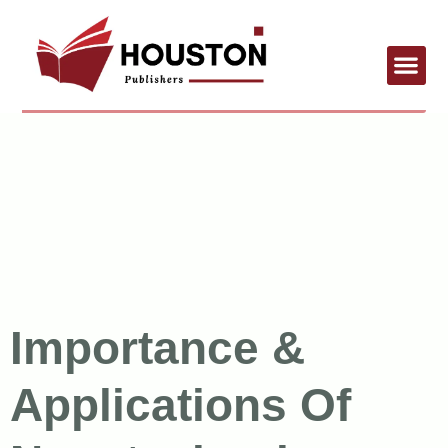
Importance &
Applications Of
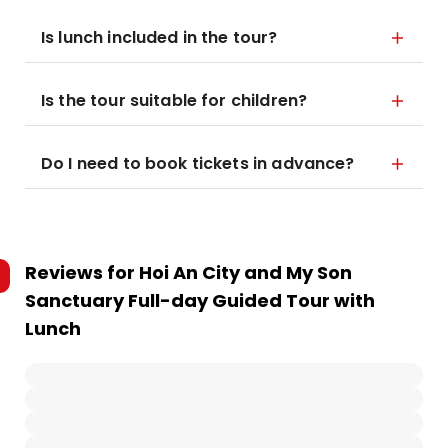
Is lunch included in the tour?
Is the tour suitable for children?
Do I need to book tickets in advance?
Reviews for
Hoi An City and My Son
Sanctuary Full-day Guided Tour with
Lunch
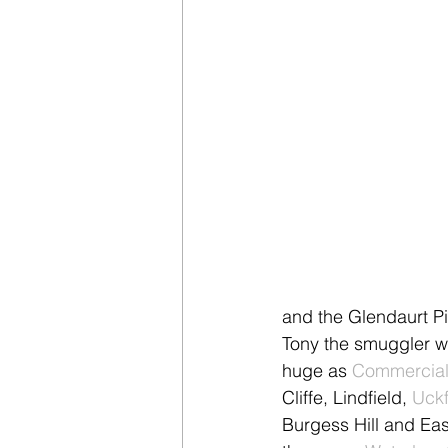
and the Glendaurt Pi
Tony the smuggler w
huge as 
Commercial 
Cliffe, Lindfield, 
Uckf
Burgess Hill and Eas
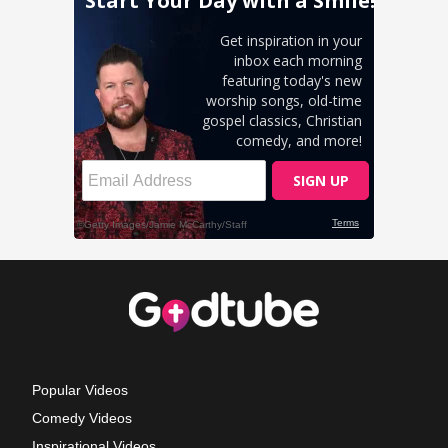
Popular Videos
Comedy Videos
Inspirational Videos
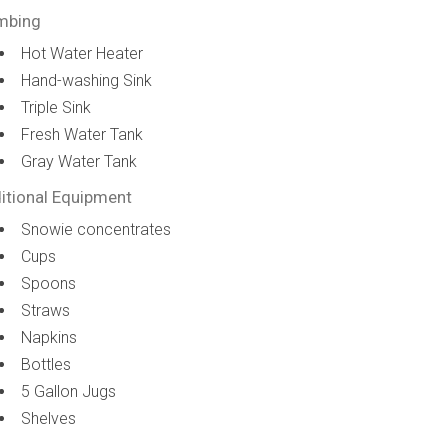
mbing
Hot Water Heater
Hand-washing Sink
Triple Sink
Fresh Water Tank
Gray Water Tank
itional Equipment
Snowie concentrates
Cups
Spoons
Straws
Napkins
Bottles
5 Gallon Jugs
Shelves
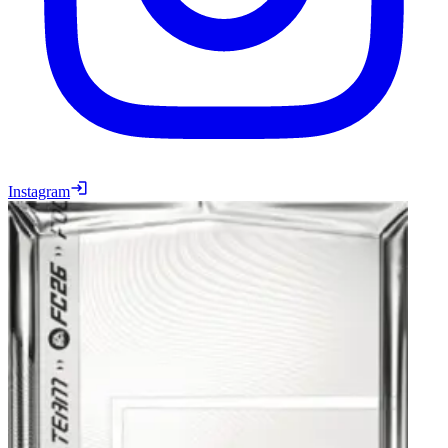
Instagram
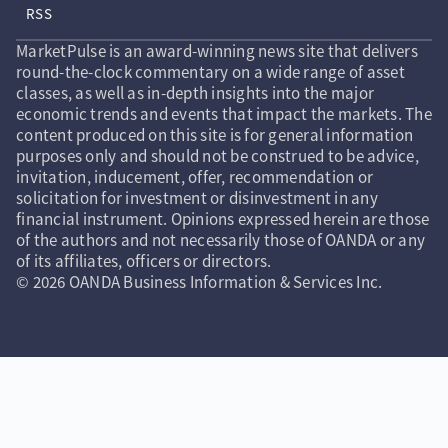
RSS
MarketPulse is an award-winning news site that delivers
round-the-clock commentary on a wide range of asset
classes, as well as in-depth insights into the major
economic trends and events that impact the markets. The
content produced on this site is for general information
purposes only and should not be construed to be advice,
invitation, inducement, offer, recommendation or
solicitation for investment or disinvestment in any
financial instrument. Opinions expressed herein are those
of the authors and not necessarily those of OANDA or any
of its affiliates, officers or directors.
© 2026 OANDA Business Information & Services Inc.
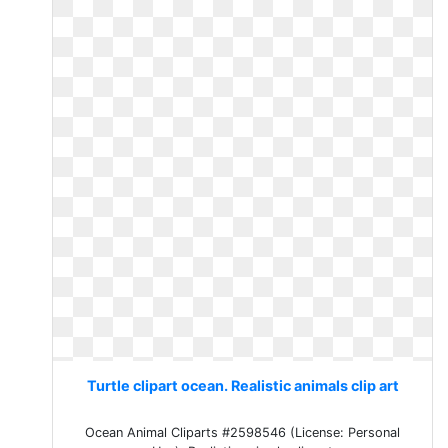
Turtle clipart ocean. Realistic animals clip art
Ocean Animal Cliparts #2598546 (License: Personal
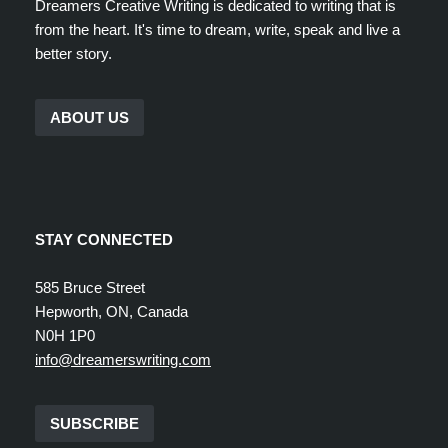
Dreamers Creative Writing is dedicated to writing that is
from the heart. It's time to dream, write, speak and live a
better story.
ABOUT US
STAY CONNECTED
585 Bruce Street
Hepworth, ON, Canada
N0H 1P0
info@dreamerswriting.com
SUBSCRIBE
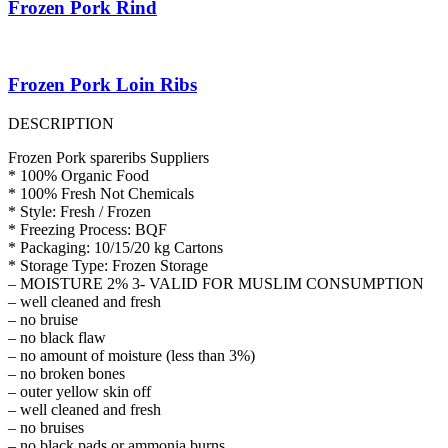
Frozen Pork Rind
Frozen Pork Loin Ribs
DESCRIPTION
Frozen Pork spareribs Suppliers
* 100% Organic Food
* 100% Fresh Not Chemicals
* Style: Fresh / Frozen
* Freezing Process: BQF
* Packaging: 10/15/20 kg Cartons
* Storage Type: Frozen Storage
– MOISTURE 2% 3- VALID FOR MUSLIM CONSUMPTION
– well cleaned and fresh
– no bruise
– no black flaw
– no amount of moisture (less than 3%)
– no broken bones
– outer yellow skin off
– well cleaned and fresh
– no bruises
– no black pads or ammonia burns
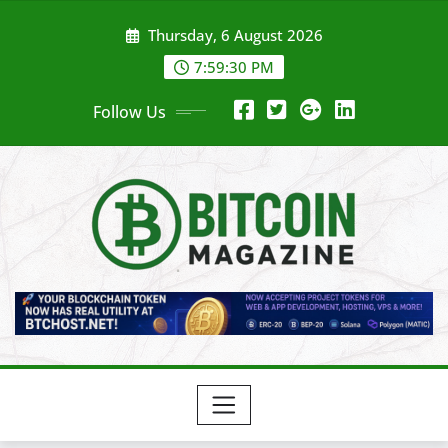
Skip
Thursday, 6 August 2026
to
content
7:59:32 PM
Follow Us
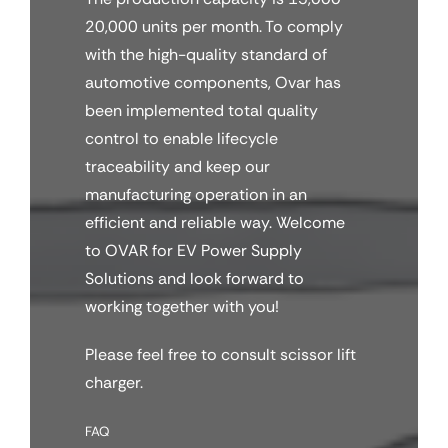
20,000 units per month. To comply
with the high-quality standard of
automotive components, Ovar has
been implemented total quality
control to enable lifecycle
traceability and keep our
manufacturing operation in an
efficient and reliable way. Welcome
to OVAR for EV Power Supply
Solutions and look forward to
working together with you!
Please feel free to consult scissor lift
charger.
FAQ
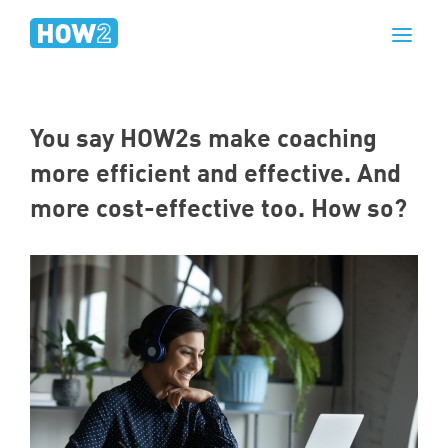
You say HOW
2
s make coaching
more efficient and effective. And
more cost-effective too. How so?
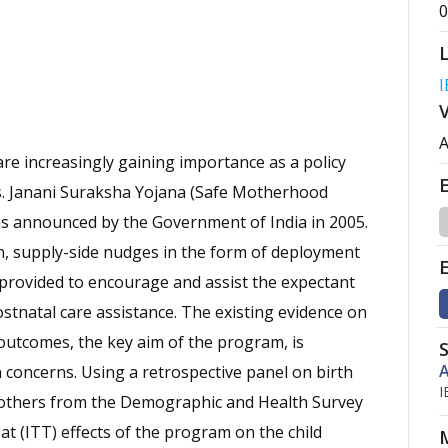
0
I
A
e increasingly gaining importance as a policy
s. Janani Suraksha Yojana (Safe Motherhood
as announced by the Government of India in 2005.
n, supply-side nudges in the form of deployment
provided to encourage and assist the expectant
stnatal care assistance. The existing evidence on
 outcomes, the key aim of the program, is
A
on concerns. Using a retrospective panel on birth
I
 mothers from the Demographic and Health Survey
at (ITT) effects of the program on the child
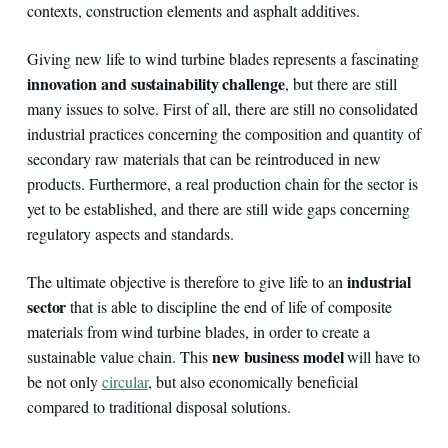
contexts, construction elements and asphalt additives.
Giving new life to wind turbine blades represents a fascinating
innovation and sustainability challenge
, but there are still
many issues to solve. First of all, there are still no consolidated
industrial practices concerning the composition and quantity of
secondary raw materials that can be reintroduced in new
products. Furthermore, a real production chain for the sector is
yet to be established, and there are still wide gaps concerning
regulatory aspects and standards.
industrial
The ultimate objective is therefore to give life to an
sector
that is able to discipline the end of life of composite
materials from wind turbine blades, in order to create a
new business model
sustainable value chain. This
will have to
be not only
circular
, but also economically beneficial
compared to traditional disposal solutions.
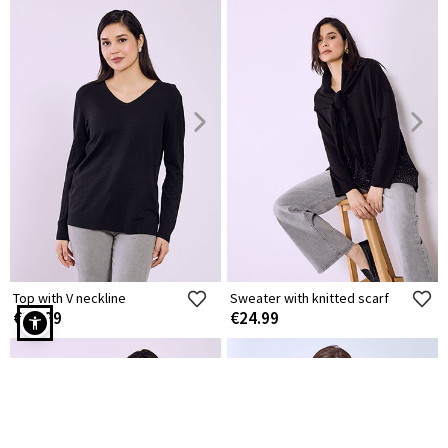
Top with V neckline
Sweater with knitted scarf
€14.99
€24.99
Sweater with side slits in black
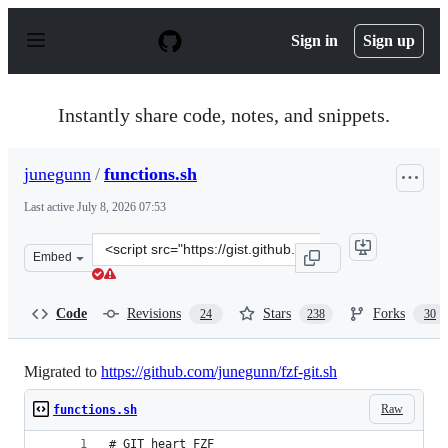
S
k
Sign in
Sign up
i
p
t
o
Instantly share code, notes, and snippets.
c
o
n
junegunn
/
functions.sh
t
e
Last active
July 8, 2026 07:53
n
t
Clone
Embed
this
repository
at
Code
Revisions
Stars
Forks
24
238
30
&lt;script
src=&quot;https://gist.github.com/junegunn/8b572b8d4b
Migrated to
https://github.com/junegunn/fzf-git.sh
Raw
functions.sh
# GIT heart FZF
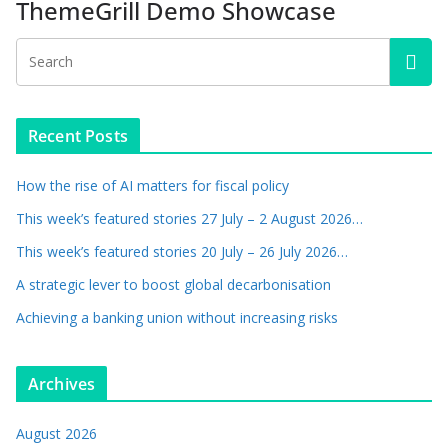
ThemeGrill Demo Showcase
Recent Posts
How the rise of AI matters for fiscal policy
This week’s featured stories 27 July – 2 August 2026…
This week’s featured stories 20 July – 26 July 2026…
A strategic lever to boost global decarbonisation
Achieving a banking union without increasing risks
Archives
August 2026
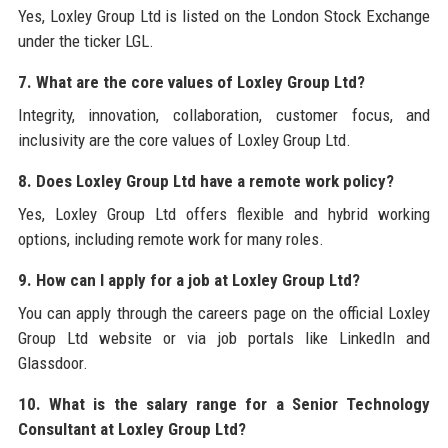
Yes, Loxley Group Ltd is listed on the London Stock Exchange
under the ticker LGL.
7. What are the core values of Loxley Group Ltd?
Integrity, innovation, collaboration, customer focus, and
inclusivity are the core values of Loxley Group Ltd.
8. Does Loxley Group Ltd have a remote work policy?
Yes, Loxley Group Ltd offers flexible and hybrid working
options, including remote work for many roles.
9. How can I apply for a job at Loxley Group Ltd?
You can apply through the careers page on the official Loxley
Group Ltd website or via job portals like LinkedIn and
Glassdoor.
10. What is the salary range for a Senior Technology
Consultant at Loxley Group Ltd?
_ _ _ _
## REQUIRED WORK
The lines to copy are those above that contain the string "content".

## SOLUTION
content produced on this site is for general information
content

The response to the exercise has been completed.